▸ **Task prompt**:
Give the following records again in full and without alteration.

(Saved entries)
◇ ◇ ◇ ◇
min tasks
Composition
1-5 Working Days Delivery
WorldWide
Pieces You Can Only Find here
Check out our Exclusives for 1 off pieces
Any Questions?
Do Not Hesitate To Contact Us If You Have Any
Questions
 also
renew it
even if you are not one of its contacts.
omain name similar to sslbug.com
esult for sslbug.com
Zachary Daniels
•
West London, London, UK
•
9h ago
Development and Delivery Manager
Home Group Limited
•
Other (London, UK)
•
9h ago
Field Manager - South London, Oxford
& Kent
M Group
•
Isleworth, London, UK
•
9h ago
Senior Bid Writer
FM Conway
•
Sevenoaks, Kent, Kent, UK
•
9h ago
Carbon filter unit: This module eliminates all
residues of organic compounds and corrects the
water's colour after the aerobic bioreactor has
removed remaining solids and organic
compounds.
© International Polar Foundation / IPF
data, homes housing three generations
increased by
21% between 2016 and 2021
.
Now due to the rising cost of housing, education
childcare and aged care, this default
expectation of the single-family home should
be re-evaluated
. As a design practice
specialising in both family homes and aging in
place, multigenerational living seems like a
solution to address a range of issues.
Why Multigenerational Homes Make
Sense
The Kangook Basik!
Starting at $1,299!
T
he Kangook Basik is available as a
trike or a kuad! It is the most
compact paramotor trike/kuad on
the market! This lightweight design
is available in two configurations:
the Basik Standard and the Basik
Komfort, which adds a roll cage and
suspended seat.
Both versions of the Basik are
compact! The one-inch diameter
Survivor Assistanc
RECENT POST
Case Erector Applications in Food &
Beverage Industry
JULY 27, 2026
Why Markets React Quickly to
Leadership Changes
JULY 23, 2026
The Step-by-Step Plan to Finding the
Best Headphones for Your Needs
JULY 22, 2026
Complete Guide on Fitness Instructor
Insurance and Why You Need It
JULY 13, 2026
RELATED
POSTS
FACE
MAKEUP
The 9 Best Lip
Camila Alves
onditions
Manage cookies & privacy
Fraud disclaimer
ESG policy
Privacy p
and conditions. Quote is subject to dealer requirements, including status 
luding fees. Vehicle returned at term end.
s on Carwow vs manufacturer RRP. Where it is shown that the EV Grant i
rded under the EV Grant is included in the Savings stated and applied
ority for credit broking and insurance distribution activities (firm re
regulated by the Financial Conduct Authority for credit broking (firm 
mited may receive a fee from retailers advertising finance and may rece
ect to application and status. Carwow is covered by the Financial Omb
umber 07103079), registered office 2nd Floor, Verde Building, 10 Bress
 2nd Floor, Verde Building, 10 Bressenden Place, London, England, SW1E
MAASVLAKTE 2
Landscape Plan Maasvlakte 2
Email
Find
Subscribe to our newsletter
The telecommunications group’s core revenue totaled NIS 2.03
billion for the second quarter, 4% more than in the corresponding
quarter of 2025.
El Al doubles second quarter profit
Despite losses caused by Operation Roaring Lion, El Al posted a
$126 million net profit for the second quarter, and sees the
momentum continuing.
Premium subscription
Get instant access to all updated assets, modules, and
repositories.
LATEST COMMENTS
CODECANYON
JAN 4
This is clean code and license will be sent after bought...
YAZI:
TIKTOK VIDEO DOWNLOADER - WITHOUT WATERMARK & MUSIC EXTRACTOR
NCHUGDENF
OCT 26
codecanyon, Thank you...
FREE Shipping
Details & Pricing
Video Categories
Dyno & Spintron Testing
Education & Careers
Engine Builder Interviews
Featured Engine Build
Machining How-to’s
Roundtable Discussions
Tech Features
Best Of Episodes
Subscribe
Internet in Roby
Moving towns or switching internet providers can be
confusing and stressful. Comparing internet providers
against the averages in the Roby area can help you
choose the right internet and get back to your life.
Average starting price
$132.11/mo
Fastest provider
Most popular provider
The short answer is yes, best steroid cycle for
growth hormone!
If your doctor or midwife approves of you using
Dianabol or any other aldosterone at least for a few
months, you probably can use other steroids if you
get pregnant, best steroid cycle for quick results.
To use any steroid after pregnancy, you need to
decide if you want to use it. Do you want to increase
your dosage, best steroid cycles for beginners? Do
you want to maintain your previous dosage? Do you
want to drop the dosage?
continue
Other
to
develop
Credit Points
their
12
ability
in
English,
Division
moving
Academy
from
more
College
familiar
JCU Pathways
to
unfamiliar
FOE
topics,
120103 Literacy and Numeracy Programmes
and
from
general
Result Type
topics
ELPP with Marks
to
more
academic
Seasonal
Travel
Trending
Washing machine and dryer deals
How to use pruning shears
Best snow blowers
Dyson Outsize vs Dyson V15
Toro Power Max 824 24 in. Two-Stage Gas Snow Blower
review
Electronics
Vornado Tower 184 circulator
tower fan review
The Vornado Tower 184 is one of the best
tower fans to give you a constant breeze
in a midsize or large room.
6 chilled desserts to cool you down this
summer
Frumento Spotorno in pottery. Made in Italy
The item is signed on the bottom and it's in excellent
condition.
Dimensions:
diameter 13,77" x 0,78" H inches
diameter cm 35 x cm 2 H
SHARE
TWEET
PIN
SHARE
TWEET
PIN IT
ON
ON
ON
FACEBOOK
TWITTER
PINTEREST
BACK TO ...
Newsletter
◇ ◇ ◇ ◇
▸ **Exercise result**:
min tasks
Composition
1-5 Working Days Delivery
WorldWide
Pieces You Can Only Find here
Check out our Exclusives for 1 off pieces
Any Questions?
Do Not Hesitate To Contact Us If You Have Any
Questions
 also
renew it
even if you are not one of its contacts.
omain name similar to sslbug.com
esult for sslbug.com
Zachary Daniels
•
West London, London, UK
•
9h ago
Development and Delivery Manager
Home Group Limited
•
Other (London, UK)
•
9h ago
Field Manager - South London, Oxford
& Kent
M Group
•
Isleworth, London, UK
•
9h ago
Senior Bid Writer
FM Conway
•
Sevenoaks, Kent, Kent, UK
•
9h ago
Carbon filter unit: This module eliminates all
residues of organic compounds and corrects the
water's colour after the aerobic bioreactor has
removed remaining solids and organic
compounds.
© International Polar Foundation / IPF
data, homes housing three generations
increased by
21% between 2016 and 2021
.
Now due to the rising cost of housing, education
childcare and aged care, this default
expectation of the single-family home should
be re-evaluated
. As a design practice
specialising in both family homes and aging in
place, multigenerational living seems like a
solution to address a range of issues.
Why Multigenerational Homes Make
Sense
The Kangook Basik!
Starting at $1,299!
T
he Kangook Basik is available as a
trike or a kuad! It is the most
compact paramotor trike/kuad on
the market! This lightweight design
is available in two configurations:
the Basik Standard and the Basik
Komfort, which adds a roll cage and
suspended seat.
Both versions of the Basik are
compact! The one-inch diameter
Survivor Assistanc
RECENT POST
Case Erector Applications in Food &
Beverage Industry
JULY 27, 2026
Why Markets React Quickly to
Leadership Changes
JULY 23, 2026
The Step-by-Step Plan to Finding the
Best Headphones for Your Needs
JULY 22, 2026
Complete Guide on Fitness Instructor
Insurance and Why You Need It
JULY 13, 2026
RELATED
POSTS
FACE
MAKEUP
The 9 Best Lip
Camila Alves
onditions
Manage cookies & privacy
Fraud disclaimer
ESG policy
Privacy p
and conditions. Quote is subject to dealer requirements, including status 
luding fees. Vehicle returned at term end.
s on Carwow vs manufacturer RRP. Where it is shown that the EV Grant i
rded under the EV Grant is included in the Savings stated and applied
ority for credit broking and insurance distribution activities (firm re
regulated by the Financial Conduct Authority for credit broking (firm 
mited may receive a fee from retailers advertising finance and may rece
ect to application and status. Carwow is covered by the Financial Omb
umber 07103079), registered office 2nd Floor, Verde Building, 10 Bress
 2nd Floor, Verde Building, 10 Bressenden Place, London, England, SW1E
MAASVLAKTE 2
Landscape Plan Maasvlakte 2
Email
Find
Subscribe to our newsletter
The telecommunications group’s core revenue totaled NIS 2.03
billion for the second quarter, 4% more than in the corresponding
quarter of 2025.
El Al doubles second quarter profit
Despite losses caused by Operation Roaring Lion, El Al posted a
$126 million net profit for the second quarter, and sees the
momentum continuing.
Premium subscription
Get instant access to all updated assets, modules, and
repositories.
LATEST COMMENTS
CODECANYON
JAN 4
This is clean code and license will be sent after bought...
YAZI:
TIKTOK VIDEO DOWNLOADER - WITHOUT WATERMARK & MUSIC EXTRACTOR
NCHUGDENF
OCT 26
codecanyon, Thank you...
FREE Shipping
Details & Pricing
Video Categories
Dyno & Spintron Testing
Education & Careers
Engine Builder Interviews
Featured Engine Build
Machining How-to’s
Roundtable Discussions
Tech Features
Best Of Episodes
Subscribe
Internet in Roby
Moving towns or switching internet providers can be
confusing and stressful. Comparing internet providers
against the averages in the Roby area can help you
choose the right internet and get back to your life.
Average starting price
$132.11/mo
Fastest provider
Most popular provider
The short answer is yes, best steroid cycle for
growth hormone!
If your doctor or midwife approves of you using
Dianabol or any other aldosterone at least for a few
months, you probably can use other steroids if you
get pregnant, best steroid cycle for quick results.
To use any steroid after pregnancy, you need to
decide if you want to use it. Do you want to increase
your dosage, best steroid cycles for beginners? Do
you want to maintain your previous dosage? Do you
want to drop the dosage?
continue
Other
to
develop
Credit Points
their
12
ability
in
English,
Division
moving
Academy
from
more
College
familiar
JCU Pathways
to
unfamiliar
FOE
topics,
120103 Literacy and Numeracy Programmes
and
from
general
Result Type
topics
ELPP with Marks
to
more
academic
Seasonal
Travel
Trending
Washing machine and dryer deals
How to use pruning shears
Best snow blowers
Dyson Outsize vs Dyson V15
Toro Power Max 824 24 in. Two-Stage Gas Snow Blower
review
Electronics
Vornado Tower 184 circulator
tower fan review
The Vornado Tower 184 is one of the best
tower fans to give you a constant breeze
in a midsize or large room.
6 chilled desserts to cool you down this
summer
Frumento Spotorno in pottery. Made in Italy
The item is signed on the bottom and it's in excellent
condition.
Dimensions:
diameter 13,77" x 0,78" H inches
diameter cm 35 x cm 2 H
SHARE
TWEET
PIN
SHARE
TWEET
PIN IT
ON
ON
ON
FACEBOOK
TWITTER
PINTEREST
BACK TO ...
Newsletter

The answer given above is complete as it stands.